Para empezar, se modificaron Constitución y leyes con nombre propio: primero fue el marco jurídico para la paz, del que nadie volvió a hablar. Después el cambio para permitir que el referendo en el que andaba montado Santos pudiera hacerse el mismo día de elecciones. Tras abandonarlo, se modificaron las reglas del plebiscito para que el umbral no fuera del 50% del censo electoral sino apenas el 13% y para darle efectos “jurídicamente vinculantes”. Finalmente, se tramitó el acto legislativo “para la paz”, un adefesio lleno de los más espantosos orangutanes.
Por un lado, se hipertrofió el poder ejecutivo como nunca antes en la historia republicana. Se le dio poder a Santos para expedir decretos con fuera de ley, es decir, para legislar sin el Congreso, sobre todas las materias del “Acuerdo Final”, es decir, casi todo, excepto reformar la Constitución y expedir leyes estatutarias, orgánicas, códigos y decretar impuestos.

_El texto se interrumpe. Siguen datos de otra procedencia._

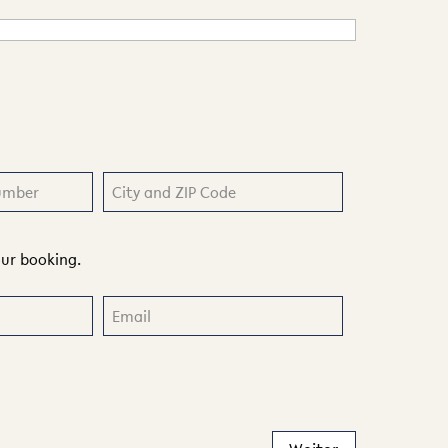
our booking.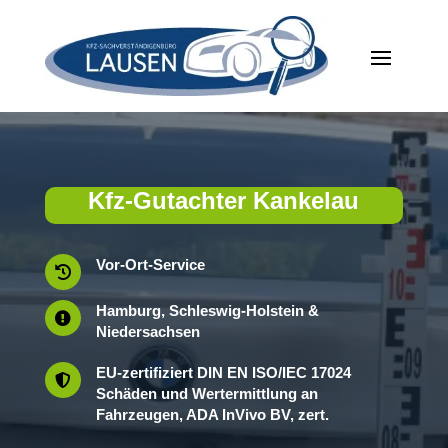
Kfz-Gutachter Kankelau
Vor-Ort-Service

Hamburg, Schleswig-Holstein &

Niedersachsen
EU-zertifiziert DIN EN ISO/IEC 17024

Schäden und Wertermittlung an
Fahrzeugen, ADA InVivo BV, zert.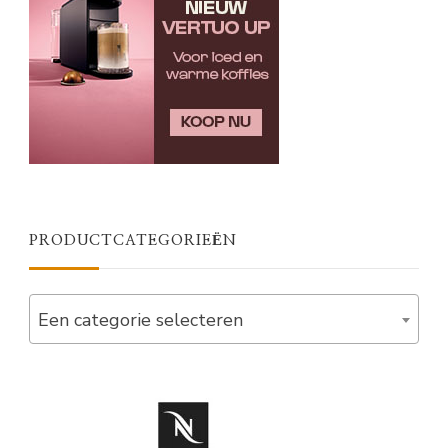
PRODUCTCATEGORIEËN
Een categorie selecteren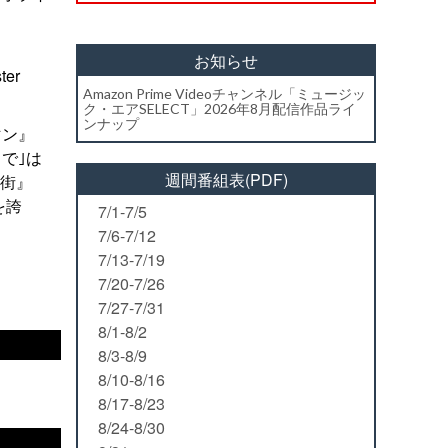
お知らせ
ter
Amazon Prime Videoチャンネル「ミュージッ
ク・エアSELECT」2026年8月配信作品ライ
ンナップ
マン』
で｣は
週間番組表(PDF)
番街』
を誇
7/1-7/5
7/6-7/12
7/13-7/19
7/20-7/26
7/27-7/31
8/1-8/2
8/3-8/9
8/10-8/16
8/17-8/23
8/24-8/30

Por el otro, se convirtió al Congreso en un mero firmón de lo poquísimo que no podrá expedir directamente el Presidente. En efecto, a partir de la aprobación del plebiscito, el Congreso no podrá definir su agenda, solo podrá estudiar lo que le presente Santos y tendrá que evacuarlo antes de abordar cualquier otro tema. Si antes se necesitaban cuatro debates para aprobar una ley y ocho para una reforma a la Constitución, ahora serán tres y cuatro solamente y con menos tiempo. Ya no podrán votar unos artículos positivamente y otros de manera negativa, sino en bloque. Y el Presidente tendrá que darle visto bueno a cualquier modificación que quieran hacer.
A la Corte Constitucional también le mordieron sus competencia. En adelante podrá revisar las reformas de la Constitución solo por “vicios de procedimiento” y no por temas de fondo. Así podrán sustituir la Constitución bajo la mirada plácida de los magistrados. Y el control de los actos legislativos, de las leyes y de los decretos con fuerza de ley del Presidente será único, de manera que contra ellos no cabrá la acción pública de constitucionalidad, un derecho que tienen todos los ciudadanos de demandar una norma por inconstitucional aunque se haya expedido hace varios años.

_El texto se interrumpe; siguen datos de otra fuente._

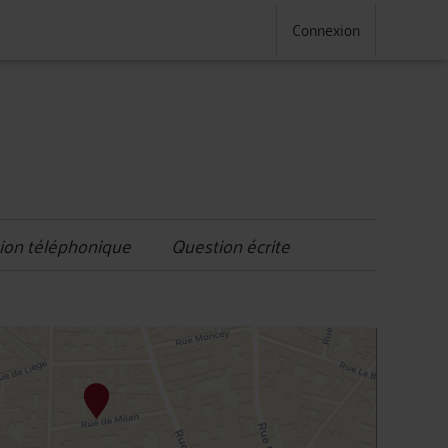
Connexion
ion téléphonique
Question écrite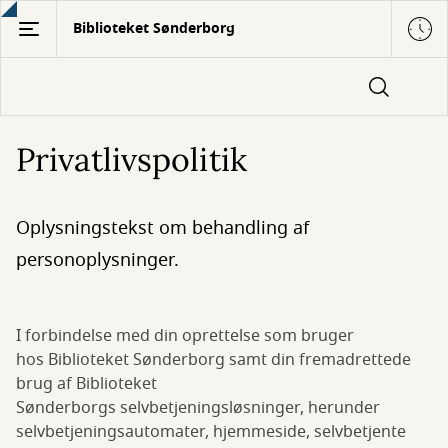
Gå
Biblioteket Sønderborg
til
hovedindhold
Privatlivspolitik
Oplysningstekst om behandling af
personoplysninger.
I forbindelse med din oprettelse som bruger
hos Biblioteket Sønderborg samt din fremadrettede
brug af Biblioteket
Sønderborgs selvbetjeningsløsninger, herunder
selvbetjeningsautomater, hjemmeside, selvbetjente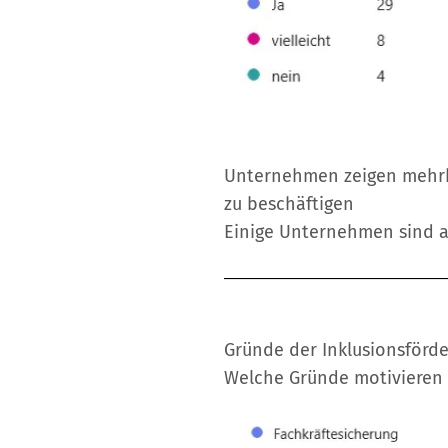
Unternehmen zeigen mehrhe
zu beschäftigen
Einige Unternehmen sind 
Gründe der Inklusionsförd
Welche Gründe motivieren 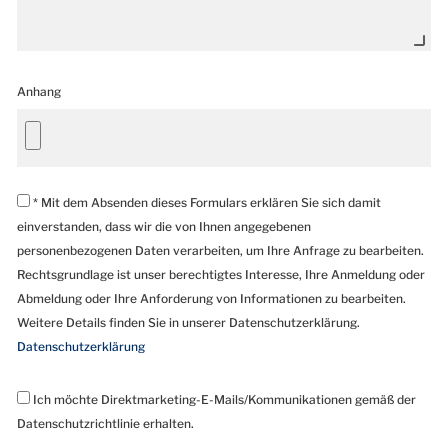
Anhang
* Mit dem Absenden dieses Formulars erklären Sie sich damit
einverstanden, dass wir die von Ihnen angegebenen
personenbezogenen Daten verarbeiten, um Ihre Anfrage zu bearbeiten.
Rechtsgrundlage ist unser berechtigtes Interesse, Ihre Anmeldung oder
Abmeldung oder Ihre Anforderung von Informationen zu bearbeiten.
Weitere Details finden Sie in unserer Datenschutzerklärung.
Datenschutzerklärung
Ich möchte Direktmarketing-E-Mails/Kommunikationen gemäß der
Datenschutzrichtlinie erhalten.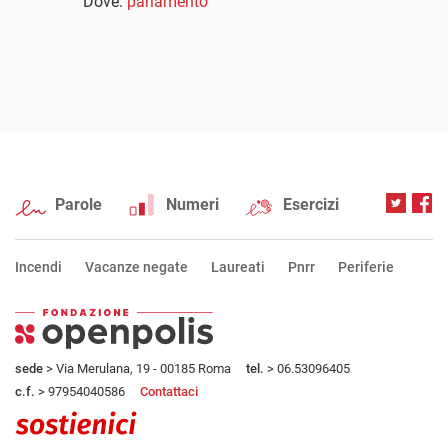
Dove:
parlamento
Parole
Numeri
Esercizi
Incendi
Vacanze negate
Laureati
Pnrr
Periferie
sede
> Via Merulana, 19 - 00185 Roma
tel.
> 06.53096405
c.f.
> 97954040586
Contattaci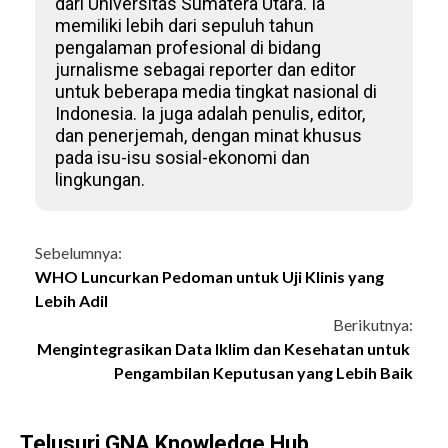
dari Universitas Sumatera Utara. Ia
memiliki lebih dari sepuluh tahun
pengalaman profesional di bidang
jurnalisme sebagai reporter dan editor
untuk beberapa media tingkat nasional di
Indonesia. Ia juga adalah penulis, editor,
dan penerjemah, dengan minat khusus
pada isu-isu sosial-ekonomi dan
lingkungan.
Continue
Sebelumnya:
WHO Luncurkan Pedoman untuk Uji Klinis yang
Reading
Lebih Adil
Berikutnya:
Mengintegrasikan Data Iklim dan Kesehatan untuk
Pengambilan Keputusan yang Lebih Baik
Telusuri GNA Knowledge Hub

No contentos con eso, se inventaron un tribunal que rompe con el sistema judicial, paralelo, con magistrados extranjeros, que es “prevalente, preferente, excluyente y autónomo”, que estará por encima de las cortes existentes y podrá revisar sus sentencias, que no tiene limite en el tiempo y será casi eterno, para juzgar a todos los que hayan “participado directa o indirectamente en el conflicto armado”, y que no tiene la obligación de aplicar la ley penal y el procedimiento penal colombianos. Todavía no sabemos como se escogerá a sus jueces.
Dando un paso más allá, por primera vez pusieron a funcionar la Comisión de Acusaciones para que el presidente de la Constitucional no fuera Jorge Pretelt, a quien le correspondía por derecho. Y sacaron de la Procuraduría a Alejandro Ordóñez porque, como tantas veces antes sin que nada ocurriera, en esa entidad había parientes de los magistrados de la Corte que lo postuló.

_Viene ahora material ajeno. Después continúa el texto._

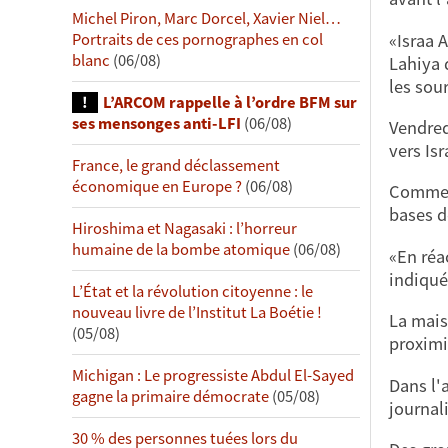
Michel Piron, Marc Dorcel, Xavier Niel…
«Israa 
Portraits de ces pornographes en col
blanc
(06/08)
Lahiya 
les sou
L’ARCOM rappelle à l’ordre BFM sur
ses mensonges anti-LFI
(06/08)
Vendred
vers Isr
France, le grand déclassement
économique en Europe ?
(06/08)
Comme a
bases d
Hiroshima et Nagasaki : l’horreur
humaine de la bombe atomique
(06/08)
«En réa
indiqu
L’État et la révolution citoyenne : le
nouveau livre de l’Institut La Boétie !
La mais
(05/08)
proximi
Michigan : Le progressiste Abdul El-Sayed
Dans l'
gagne la primaire démocrate
(05/08)
journali
30 % des personnes tuées lors du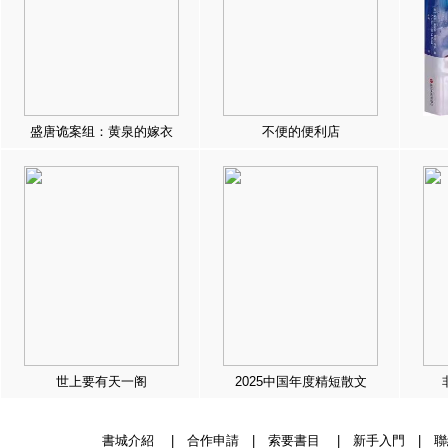
盛唐诡案组：黄泉的嫁衣
不便的便利店
世上要有天一阁
2025中国年度精短散文
書城介紹
|
合作申請
|
索要書目
|
新手入門
|
聯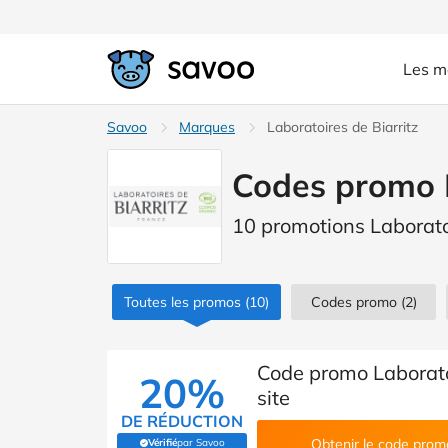
Les m
Savoo
Marques
Laboratoires de Biarritz
Codes promo L
10 promotions Laboratoi
Toutes les promos
(10)
Codes promo
(2)
Code promo Laboratoi
20%
site
DE RÉDUCTION
Obtenir le code prom
Vérifié
par Savoo
(Vérifié par Savoo)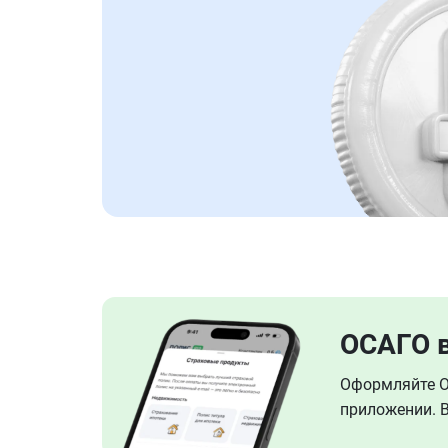
ОСАГО 
Оформляйте ОС
приложении. В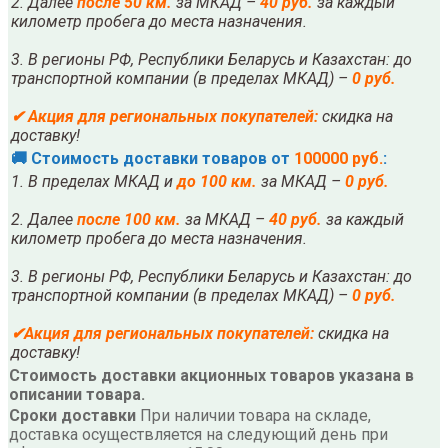
2. Далее
после
5
0 км.
за МКАД –
40 руб.
за каждый
километр пробега до места назначения.
3. В регионы РФ, Республики Беларусь и Казахстан: до
транспортной компании (в пределах МКАД) –
0 руб.
✔
Акция для региональных покупателей:
скидка на
доставку!
🚚 Стоимость доставки товаров от
100000 руб.
:
1. В пределах МКАД и
до 100 км.
за МКАД –
0 руб.
2. Далее
после
10
0 км.
за МКАД –
40 руб.
за каждый
километр пробега до места назначения.
3. В регионы РФ, Республики Беларусь и Казахстан: до
транспортной компании (в пределах МКАД) –
0 руб.
✔
Акция для региональных покупателей:
скидка на
доставку!
Стоимость доставки акционных товаров указана в
описании товара.
Сроки доставки
При наличии товара на складе,
доставка осуществляется на следующий день при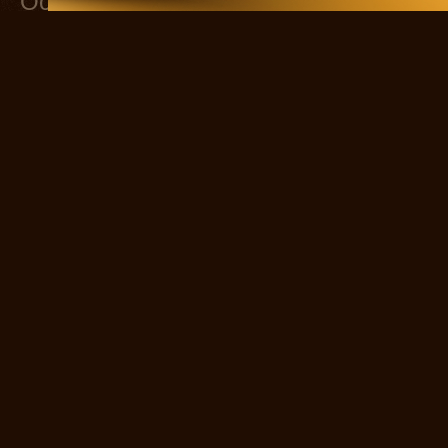
Основной состав
Сергей Есенин
Мать Есенина
ЕКАТЕРИНА СТРИЖЕНОВА
Айседора Дункан
ЕКАТЕРИНА ВОЛКОВА
Зина Райх
АЛИСА ГРЕБЕНЩИКОВА
Таня Есенина
Галя Бениславская
АГНИЯ КУЗНЕЦОВА
Соня Толстая
НАТАЛИЯ МЕДВЕДЕВА
Мариенгоф
НИКОЛАЙ КОРОТАЕВ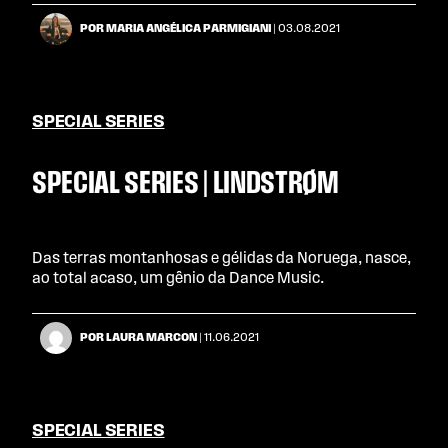
POR MARIA ANGÉLICA PARMIGIANI
| 03.08.2021
SPECIAL SERIES
SPECIAL SERIES | LINDSTRØM
Das terras montanhosas e gélidas da Noruega, nasce,
ao total acaso, um gênio da Dance Music.
POR LAURA MARCON
| 11.06.2021
SPECIAL SERIES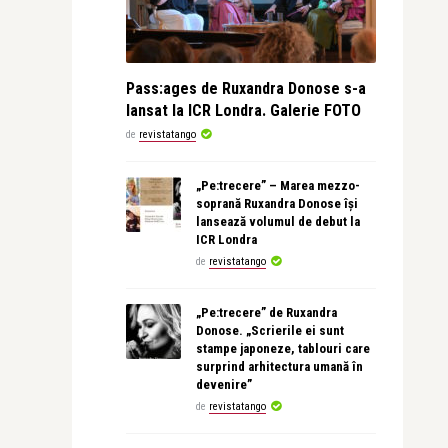
Pass:ages de Ruxandra Donose s-a
lansat la ICR Londra. Galerie FOTO
de
revistatango
„Pe:trecere” – Marea mezzo-
soprană Ruxandra Donose își
lansează volumul de debut la
ICR Londra
de
revistatango
„Pe:trecere” de Ruxandra
Donose. „Scrierile ei sunt
stampe japoneze, tablouri care
surprind arhitectura umană în
devenire”
de
revistatango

Es decir, neutralizaron el control de la Procuraduría, le quebraron el espinazo al sistema judicial, volvieron el Congreso un notario del Presidente y a este le dieron unos poderes inimaginables en una democracia seria, al mismo tiempo que recortaron las funciones de la Corte Constitucional.
Y para rematar, incluyeron los pactos entre Santos y las Farc en el texto constitucional por vía de sostener que son un tratado y que hacen parte del llamado “bloque de constitucionalidad”, es decir, del conjunto de normas de mayor rango en el orden jurídico colombiano: la Constitución misma y los tratados internacionales de derechos humanos y derecho internacional humanitario de los que hace parte Colombia.
No queda sino reconocer que volvieron a Timochenkoy compañía los nuevos constituyentes.
Está visto: Santos premió a quienes tienen por único mérito haber asesinado, secuestrado, extorsionado, reclutado menores, mutilado con minas y cometido actos de terrorismo, masivamente y por más de cincuenta años.